-------- ENTRIES SUPPLIED
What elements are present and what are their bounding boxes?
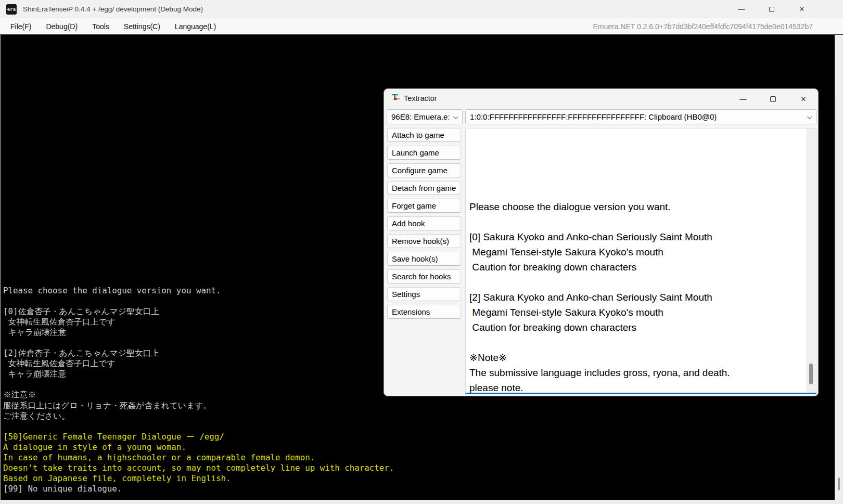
maximize-icon (769, 7, 774, 12)
screen: era ShinEraTenseiP 0.4.4 + /egg/ develop… (0, 0, 843, 504)
output-line (469, 169, 812, 184)
console-line: ※注意※ (3, 390, 394, 400)
output-line: [0] Sakura Kyoko and Anko-chan Seriously… (469, 229, 812, 244)
menu-item-language-l[interactable]: Language(L) (168, 18, 223, 35)
chevron-down-icon (453, 114, 458, 119)
output-line: Caution for breaking down characters (469, 320, 812, 335)
minimize-icon: — (740, 95, 747, 103)
output-scrollbar[interactable] (806, 128, 816, 393)
menu-bar: File(F)Debug(D)ToolsSettings(C)Language(… (0, 18, 843, 35)
close-button[interactable]: ✕ (787, 0, 817, 18)
close-icon: ✕ (799, 5, 805, 13)
app-icon: era (6, 4, 17, 15)
textractor-window: T ← Textractor — ✕ 96E8: Emuera.e: 1:0:0… (384, 88, 819, 396)
process-select[interactable]: 96E8: Emuera.e: (387, 109, 463, 124)
hook-select[interactable]: 1:0:0:FFFFFFFFFFFFFFFF:FFFFFFFFFFFFFFFF:… (465, 109, 816, 124)
textractor-button-column: Attach to gameLaunch gameConfigure gameD… (387, 128, 461, 319)
output-line: Please choose the dialogue version you w… (469, 199, 812, 214)
output-scrollbar-thumb[interactable] (809, 364, 813, 384)
console-text: Please choose the dialogue version you w… (3, 286, 394, 494)
textractor-title: Textractor (404, 94, 437, 102)
console-scrollbar-thumb[interactable] (838, 477, 840, 490)
output-line: Megami Tensei-style Sakura Kyoko's mouth (469, 305, 812, 320)
attach-to-game-button[interactable]: Attach to game (387, 128, 461, 142)
output-line: Megami Tensei-style Sakura Kyoko's mouth (469, 244, 812, 260)
settings-button[interactable]: Settings (387, 287, 461, 301)
hook-select-value: 1:0:0:FFFFFFFFFFFFFFFF:FFFFFFFFFFFFFFFF:… (470, 112, 717, 121)
output-line (469, 275, 812, 290)
textractor-icon: T ← (391, 94, 401, 103)
console-line (3, 296, 394, 306)
console-line: Please choose the dialogue version you w… (3, 286, 394, 296)
textractor-icon-arrow: ← (395, 96, 400, 102)
output-line (469, 214, 812, 229)
menu-item-tools[interactable]: Tools (85, 18, 117, 35)
console-line: [0]佐倉杏子・あんこちゃんマジ聖女口上 (3, 306, 394, 317)
launch-game-button[interactable]: Launch game (387, 146, 461, 160)
output-line (469, 335, 812, 350)
output-line (469, 154, 812, 169)
chevron-down-icon (807, 114, 812, 119)
menu-item-settings-c[interactable]: Settings(C) (117, 18, 168, 35)
process-select-value: 96E8: Emuera.e: (391, 112, 450, 121)
remove-hook-s-button[interactable]: Remove hook(s) (387, 234, 461, 248)
configure-game-button[interactable]: Configure game (387, 163, 461, 177)
detach-from-game-button[interactable]: Detach from game (387, 181, 461, 195)
output-line: please note. (469, 380, 812, 394)
console-line: Based on Japanese file, completely in En… (3, 473, 394, 484)
output-line (469, 139, 812, 154)
console-line: Doesn't take traits into account, so may… (3, 463, 394, 473)
console-line (3, 379, 394, 390)
maximize-icon (770, 96, 776, 102)
output-line: Caution for breaking down characters (469, 260, 812, 275)
window-controls: — ✕ (726, 0, 817, 18)
console-line: 女神転生風佐倉杏子口上です (3, 317, 394, 327)
extensions-button[interactable]: Extensions (387, 305, 461, 319)
console-line (3, 421, 394, 432)
textractor-maximize-button[interactable] (761, 89, 785, 109)
forget-game-button[interactable]: Forget game (387, 199, 461, 213)
console-line: 女神転生風佐倉杏子口上です (3, 358, 394, 369)
textractor-output[interactable]: Please choose the dialogue version you w… (465, 128, 816, 394)
output-line: ※Note※ (469, 350, 812, 365)
console-line: キャラ崩壊注意 (3, 327, 394, 338)
app-title: ShinEraTenseiP 0.4.4 + /egg/ development… (23, 5, 203, 13)
console-line: [50]Generic Female Teenager Dialogue ー /… (3, 432, 394, 442)
save-hook-s-button[interactable]: Save hook(s) (387, 252, 461, 266)
textractor-close-button[interactable]: ✕ (791, 89, 815, 109)
emuera-version-label: Emuera.NET 0.2.6.0+7b7dd3bf240eff4fdfc70… (593, 22, 843, 31)
menu-item-debug-d[interactable]: Debug(D) (39, 18, 85, 35)
console-line (3, 338, 394, 348)
minimize-button[interactable]: — (726, 0, 757, 18)
console-line: [99] No unique dialogue. (3, 484, 394, 494)
textractor-titlebar[interactable]: T ← Textractor — ✕ (384, 89, 818, 109)
minimize-icon: — (738, 5, 745, 13)
output-line: The submissive language includes gross, … (469, 365, 812, 380)
add-hook-button[interactable]: Add hook (387, 216, 461, 230)
console-line: A dialogue in style of a young woman. (3, 442, 394, 453)
console-line: In case of humans, a highschooler or a c… (3, 453, 394, 463)
console-line: ご注意ください。 (3, 411, 394, 421)
console-line: キャラ崩壊注意 (3, 369, 394, 379)
output-line (469, 184, 812, 199)
console-line: 服従系口上にはグロ・リョナ・死姦が含まれています。 (3, 400, 394, 411)
search-for-hooks-button[interactable]: Search for hooks (387, 269, 461, 283)
console-scrollbar[interactable] (835, 35, 843, 500)
console-line: [2]佐倉杏子・あんこちゃんマジ聖女口上 (3, 348, 394, 358)
menu-item-file-f[interactable]: File(F) (3, 18, 39, 35)
close-icon: ✕ (801, 95, 807, 103)
output-line: [2] Sakura Kyoko and Anko-chan Seriously… (469, 290, 812, 305)
textractor-output-text: Please choose the dialogue version you w… (466, 128, 816, 394)
window-bottom-edge (0, 500, 843, 504)
textractor-minimize-button[interactable]: — (731, 89, 755, 109)
app-titlebar[interactable]: era ShinEraTenseiP 0.4.4 + /egg/ develop… (0, 0, 843, 18)
maximize-button[interactable] (757, 0, 787, 18)
menu-items: File(F)Debug(D)ToolsSettings(C)Language(… (3, 18, 223, 35)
----------------
Copy the listing above in full and exactly, but omit each picture that it holds.

What elements are present and what are their bounding boxes?
maximize-icon (769, 7, 774, 12)
screen: era ShinEraTenseiP 0.4.4 + /egg/ develop… (0, 0, 843, 504)
output-line (469, 169, 812, 184)
console-line: ※注意※ (3, 390, 394, 400)
output-line: [0] Sakura Kyoko and Anko-chan Seriously… (469, 229, 812, 244)
menu-item-language-l[interactable]: Language(L) (168, 18, 223, 35)
chevron-down-icon (453, 114, 458, 119)
output-line: Caution for breaking down characters (469, 320, 812, 335)
minimize-icon: — (740, 95, 747, 103)
output-scrollbar[interactable] (806, 128, 816, 393)
menu-bar: File(F)Debug(D)ToolsSettings(C)Language(… (0, 18, 843, 35)
close-button[interactable]: ✕ (787, 0, 817, 18)
close-icon: ✕ (799, 5, 805, 13)
app-icon: era (6, 4, 17, 15)
textractor-window: T ← Textractor — ✕ 96E8: Emuera.e: 1:0:0… (384, 88, 819, 396)
process-select[interactable]: 96E8: Emuera.e: (387, 109, 463, 124)
hook-select[interactable]: 1:0:0:FFFFFFFFFFFFFFFF:FFFFFFFFFFFFFFFF:… (465, 109, 816, 124)
textractor-button-column: Attach to gameLaunch gameConfigure gameD… (387, 128, 461, 319)
output-line: Please choose the dialogue version you w… (469, 199, 812, 214)
output-scrollbar-thumb[interactable] (809, 364, 813, 384)
console-text: Please choose the dialogue version you w… (3, 286, 394, 494)
textractor-title: Textractor (404, 94, 437, 102)
console-scrollbar-thumb[interactable] (838, 477, 840, 490)
output-line: Megami Tensei-style Sakura Kyoko's mouth (469, 305, 812, 320)
attach-to-game-button[interactable]: Attach to game (387, 128, 461, 142)
output-line: Megami Tensei-style Sakura Kyoko's mouth (469, 244, 812, 260)
settings-button[interactable]: Settings (387, 287, 461, 301)
hook-select-value: 1:0:0:FFFFFFFFFFFFFFFF:FFFFFFFFFFFFFFFF:… (470, 112, 717, 121)
output-line (469, 275, 812, 290)
textractor-icon: T ← (391, 94, 401, 103)
console-line (3, 296, 394, 306)
console-line: Please choose the dialogue version you w… (3, 286, 394, 296)
textractor-icon-arrow: ← (395, 96, 400, 102)
output-line (469, 214, 812, 229)
menu-item-tools[interactable]: Tools (85, 18, 117, 35)
console-line: [0]佐倉杏子・あんこちゃんマジ聖女口上 (3, 306, 394, 317)
launch-game-button[interactable]: Launch game (387, 146, 461, 160)
output-line (469, 335, 812, 350)
output-line (469, 154, 812, 169)
chevron-down-icon (807, 114, 812, 119)
menu-item-settings-c[interactable]: Settings(C) (117, 18, 168, 35)
process-select-value: 96E8: Emuera.e: (391, 112, 450, 121)
remove-hook-s-button[interactable]: Remove hook(s) (387, 234, 461, 248)
configure-game-button[interactable]: Configure game (387, 163, 461, 177)
detach-from-game-button[interactable]: Detach from game (387, 181, 461, 195)
output-line: please note. (469, 380, 812, 394)
console-line: Based on Japanese file, completely in En… (3, 473, 394, 484)
output-line (469, 139, 812, 154)
console-line: Doesn't take traits into account, so may… (3, 463, 394, 473)
console-line (3, 379, 394, 390)
maximize-icon (770, 96, 776, 102)
output-line: Caution for breaking down characters (469, 260, 812, 275)
window-controls: — ✕ (726, 0, 817, 18)
console-line: 女神転生風佐倉杏子口上です (3, 317, 394, 327)
extensions-button[interactable]: Extensions (387, 305, 461, 319)
console-line (3, 421, 394, 432)
textractor-maximize-button[interactable] (761, 89, 785, 109)
forget-game-button[interactable]: Forget game (387, 199, 461, 213)
console-line: 女神転生風佐倉杏子口上です (3, 358, 394, 369)
textractor-output[interactable]: Please choose the dialogue version you w… (465, 128, 816, 394)
output-line: ※Note※ (469, 350, 812, 365)
console-line: キャラ崩壊注意 (3, 327, 394, 338)
app-title: ShinEraTenseiP 0.4.4 + /egg/ development… (23, 5, 203, 13)
console-line: [50]Generic Female Teenager Dialogue ー /… (3, 432, 394, 442)
save-hook-s-button[interactable]: Save hook(s) (387, 252, 461, 266)
textractor-close-button[interactable]: ✕ (791, 89, 815, 109)
emuera-version-label: Emuera.NET 0.2.6.0+7b7dd3bf240eff4fdfc70… (593, 22, 843, 31)
menu-item-debug-d[interactable]: Debug(D) (39, 18, 85, 35)
console-line (3, 338, 394, 348)
minimize-button[interactable]: — (726, 0, 757, 18)
console-line: [99] No unique dialogue. (3, 484, 394, 494)
textractor-titlebar[interactable]: T ← Textractor — ✕ (384, 89, 818, 109)
minimize-icon: — (738, 5, 745, 13)
output-line: The submissive language includes gross, … (469, 365, 812, 380)
add-hook-button[interactable]: Add hook (387, 216, 461, 230)
console-line: A dialogue in style of a young woman. (3, 442, 394, 453)
console-line: In case of humans, a highschooler or a c… (3, 453, 394, 463)
console-line: ご注意ください。 (3, 411, 394, 421)
console-line: キャラ崩壊注意 (3, 369, 394, 379)
output-line (469, 184, 812, 199)
console-line: 服従系口上にはグロ・リョナ・死姦が含まれています。 (3, 400, 394, 411)
search-for-hooks-button[interactable]: Search for hooks (387, 269, 461, 283)
console-scrollbar[interactable] (835, 35, 843, 500)
console-line: [2]佐倉杏子・あんこちゃんマジ聖女口上 (3, 348, 394, 358)
menu-item-file-f[interactable]: File(F) (3, 18, 39, 35)
close-icon: ✕ (801, 95, 807, 103)
output-line: [2] Sakura Kyoko and Anko-chan Seriously… (469, 290, 812, 305)
textractor-output-text: Please choose the dialogue version you w… (466, 128, 816, 394)
window-bottom-edge (0, 500, 843, 504)
textractor-minimize-button[interactable]: — (731, 89, 755, 109)
app-titlebar[interactable]: era ShinEraTenseiP 0.4.4 + /egg/ develop… (0, 0, 843, 18)
maximize-button[interactable] (757, 0, 787, 18)
menu-items: File(F)Debug(D)ToolsSettings(C)Language(… (3, 18, 223, 35)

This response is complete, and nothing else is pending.